Comment by mike_hock
14 hours ago
Uh ... working around this in each and every piece of software sounds like a non-starter? Intel should be on the hook to fix this.
14 hours ago
Uh ... working around this in each and every piece of software sounds like a non-starter? Intel should be on the hook to fix this.
Use of the "h" register slices (bits 8..15) by compilers is thankfully pretty rare -- otherwise this would have been noticed much sooner!
Agner Fog's optimization guide says "Any use of the high 8-bit registers AH, BH, CH, DH should be avoided because it can cause false dependences and less efficient code."
Use of the "h" register slices (bits 8..15) by compilers is thankfully pretty rare
That's unfortunate, because it's precisely why things like this will keep happening.
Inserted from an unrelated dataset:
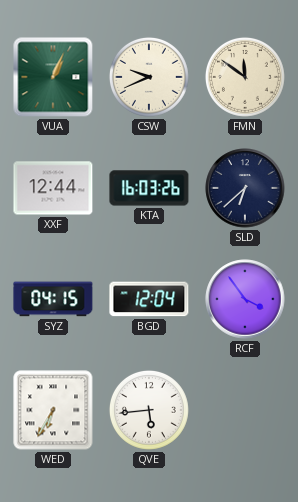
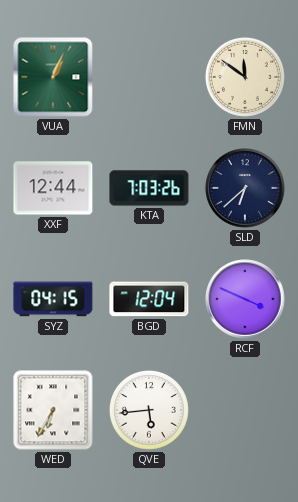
CSW: 9:41 -> none
KTA: 16:03 -> 7:03
RCF: 3:54 -> 3:49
Agner Fog's optimization guide says "Any use of the high 8-bit registers AH, BH, CH, DH should be avoided because it can cause false dependences and less efficient code."
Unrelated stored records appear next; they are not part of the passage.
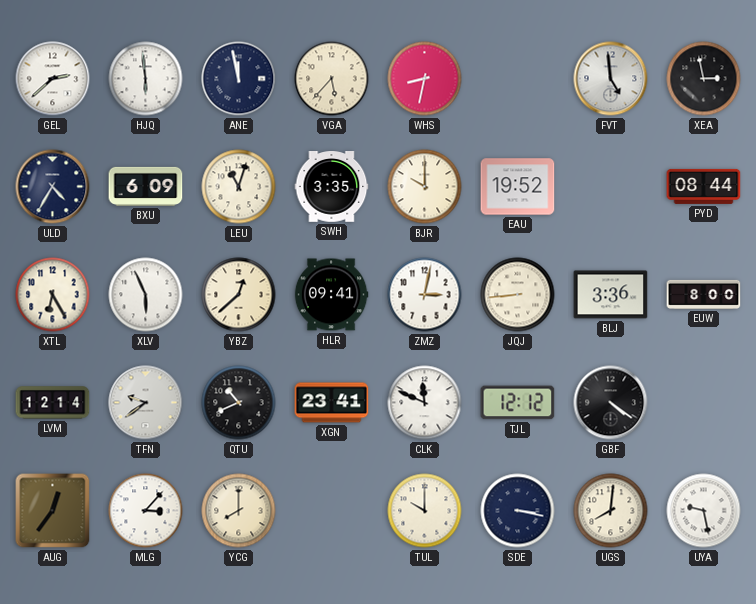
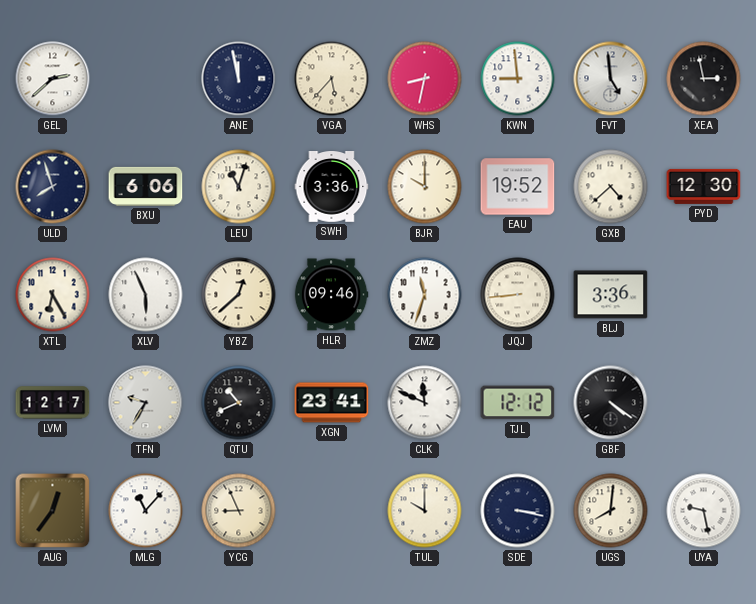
HJQ: 5:59 -> none
KWN: none -> 8:59
ULD: 4:35 -> 7:57
BXU: 6:09 -> 6:06
SWH: 3:35 -> 3:36
GXB: none -> 4:38
PYD: 08:44 -> 12:30
HLR: 09:41 -> 09:46
ZMZ: 3:02 -> 11:33
EUW: 8:00 -> none
LVM: 12:14 -> 12:17
TFN: 9:39 -> 9:35
MLG: 3:07 -> 11:07
YCG: 8:00 -> 8:56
The sad vicious cycle of compilers not exercising the hardware, and then the hardware designers not paying attention. Using the high 8-bit registers and "implicitly merging" them is one of the ways to reduce the number of instructions and thus improve size optimisation.
> That's unfortunate, because it's precisely why things like this will keep happening.
I have the opposite opinion. Its use being rare means CPU designers have less need to optimize for that rare case, and hardware optimizations are precisely where these kinds of issues tend to pop up.
And high 8-bit registers are a x86-specific feature, other CPU families don't have it. So that special case being less optimized (or even pessimized) is not much of a loss.
1 reply →
> The sad vicious cycle of compilers not exercising the hardware
There could theoretically be instruction selection passes that are biased toward rare instructions, specialized for fuzzing hardware, I'm surprised Intel doesn't already do that.